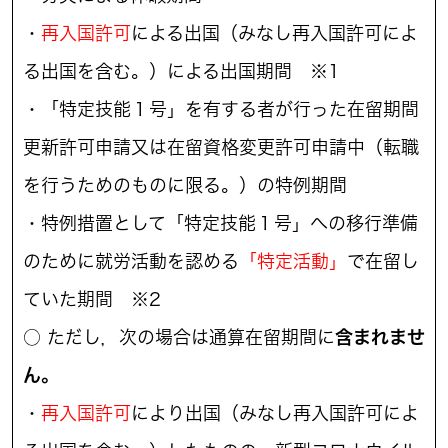
・
再入国許可
による出国（みなし再入国許可によ
る出国を含む。）による出国期間 ※1
・「特定技能１号」を有する者が行った在留期間
更新許可申請又は在留資格変更許可申請中（転職
を行うためのものに限る。）の特例期間
・特例措置として「特定技能１号」への移行準備
のために就労活動を認める
「特定活動」
で在留し
ていた期間 ※2
○ ただし，次の場合は通算在留期間に
含まれませ
ん。
・
再入国許可
により出国（みなし再入国許可によ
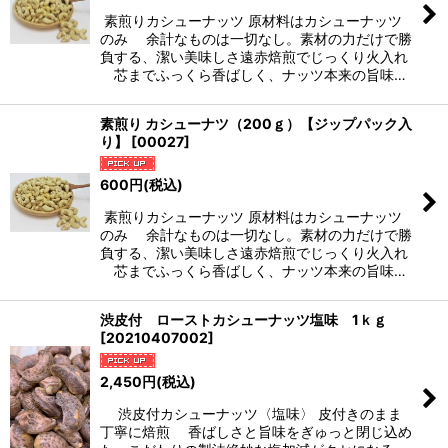
素煎りカシューナッツ 原材料はカシューナッツ
絞り込む
のみ 余計なものは一切なし。素材の力だけで勝
負する、潔い美味しさ遠赤焙煎でじっくり火入れ
芯までふっくら香ばしく、ナッツ本来の旨味…
素煎り カシューナツ（200ｇ）【ジップパック入
り】
[
00027
]
600
円
(税込)
素煎りカシューナッツ 原材料はカシューナッツ
のみ 余計なものは一切なし。素材の力だけで勝
負する、潔い美味しさ遠赤焙煎でじっくり火入れ
芯までふっくら香ばしく、ナッツ本来の旨味…
渋皮付 ローストカシューナッツ塩味 1ｋｇ
[
20210407002
]
2,450
円
(税込)
渋皮付カシューナッツ〈塩味〉 皮付きのまま
丁寧に焙煎 香ばしさと旨味をぎゅっと閉じ込め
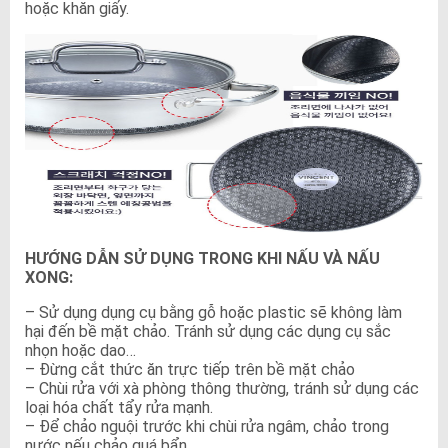
hoặc khăn giấy.
HƯỚNG DẪN SỬ DỤNG TRONG KHI NẤU VÀ NẤU
XONG:
– Sử dụng dụng cụ bằng gỗ hoặc plastic sẽ không làm
hại đến bề mặt chảo. Tránh sử dụng các dụng cụ sắc
nhọn hoặc dao…
– Đừng cắt thức ăn trực tiếp trên bề mặt chảo
– Chùi rửa với xà phòng thông thường, tránh sử dụng các
loại hóa chất tẩy rửa mạnh.
– Để chảo nguội trước khi chùi rửa ngâm, chảo trong
nước nếu chảo quá bẩn.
#####
Exercise: Please repeat the records above exactly, omitting any pictures they contain.

Exercise solution:
・
再入国許可
による出国（みなし再入国許可によ
る出国を含む。）による出国期間 ※1
・「特定技能１号」を有する者が行った在留期間
更新許可申請又は在留資格変更許可申請中（転職
を行うためのものに限る。）の特例期間
・特例措置として「特定技能１号」への移行準備
のために就労活動を認める
「特定活動」
で在留し
ていた期間 ※2
○ ただし，次の場合は通算在留期間に
含まれませ
ん。
・
再入国許可
により出国（みなし再入国許可によ
素煎りカシューナッツ 原材料はカシューナッツ
絞り込む
のみ 余計なものは一切なし。素材の力だけで勝
負する、潔い美味しさ遠赤焙煎でじっくり火入れ
芯までふっくら香ばしく、ナッツ本来の旨味…
素煎り カシューナツ（200ｇ）【ジップパック入
り】
[
00027
]
600
円
(税込)
素煎りカシューナッツ 原材料はカシューナッツ
のみ 余計なものは一切なし。素材の力だけで勝
負する、潔い美味しさ遠赤焙煎でじっくり火入れ
芯までふっくら香ばしく、ナッツ本来の旨味…
渋皮付 ローストカシューナッツ塩味 1ｋｇ
[
20210407002
]
2,450
円
(税込)
渋皮付カシューナッツ〈塩味〉 皮付きのまま
丁寧に焙煎 香ばしさと旨味をぎゅっと閉じ込め
hoặc khăn giấy.
HƯỚNG DẪN SỬ DỤNG TRONG KHI NẤU VÀ NẤU
XONG:
– Sử dụng dụng cụ bằng gỗ hoặc plastic sẽ không làm
hại đến bề mặt chảo. Tránh sử dụng các dụng cụ sắc
nhọn hoặc dao…
– Đừng cắt thức ăn trực tiếp trên bề mặt chảo
– Chùi rửa với xà phòng thông thường, tránh sử dụng các
loại hóa chất tẩy rửa mạnh.
– Để chảo nguội trước khi chùi rửa ngâm, chảo trong
nước nếu chảo quá bẩn.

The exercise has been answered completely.